(Extracted page text data)
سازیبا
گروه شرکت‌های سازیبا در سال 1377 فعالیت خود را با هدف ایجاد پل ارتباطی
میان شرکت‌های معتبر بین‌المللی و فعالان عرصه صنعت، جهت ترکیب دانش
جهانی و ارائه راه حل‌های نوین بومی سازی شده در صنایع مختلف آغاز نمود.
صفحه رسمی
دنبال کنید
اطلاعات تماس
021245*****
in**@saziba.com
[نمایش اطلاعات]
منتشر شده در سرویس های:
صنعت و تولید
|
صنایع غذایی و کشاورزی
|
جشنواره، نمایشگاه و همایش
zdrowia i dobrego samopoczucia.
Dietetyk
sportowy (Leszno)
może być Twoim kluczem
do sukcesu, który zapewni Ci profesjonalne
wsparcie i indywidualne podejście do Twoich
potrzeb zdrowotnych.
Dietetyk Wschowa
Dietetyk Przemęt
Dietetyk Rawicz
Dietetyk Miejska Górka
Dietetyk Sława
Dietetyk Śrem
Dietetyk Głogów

* * *

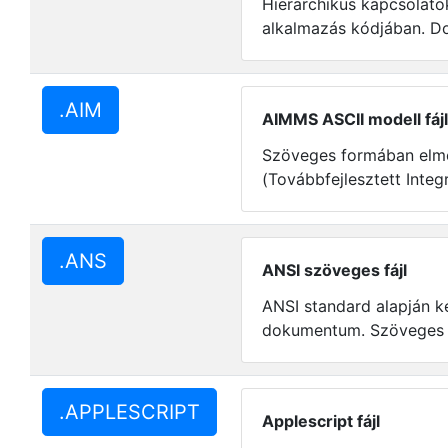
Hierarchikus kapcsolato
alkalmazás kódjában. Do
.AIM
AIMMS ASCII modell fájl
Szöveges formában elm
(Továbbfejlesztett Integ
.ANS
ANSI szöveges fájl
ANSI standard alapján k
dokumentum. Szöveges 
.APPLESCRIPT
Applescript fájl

* * *

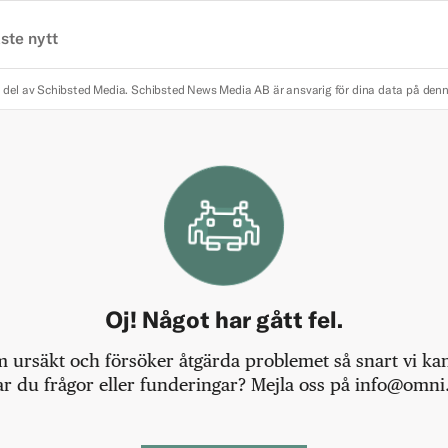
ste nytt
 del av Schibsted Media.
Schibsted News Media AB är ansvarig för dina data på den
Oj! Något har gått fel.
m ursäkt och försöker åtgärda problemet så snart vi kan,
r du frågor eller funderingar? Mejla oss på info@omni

**Action item:** In the entries above, find the line with "potrzeb zdrowotnych." and the line with "Dietetyk Głogów", then set down exactly those two and every line between them, nothing else.

**Response to this exercise:**
potrzeb zdrowotnych.
Dietetyk Wschowa
Dietetyk Przemęt
Dietetyk Rawicz
Dietetyk Miejska Górka
Dietetyk Sława
Dietetyk Śrem
Dietetyk Głogów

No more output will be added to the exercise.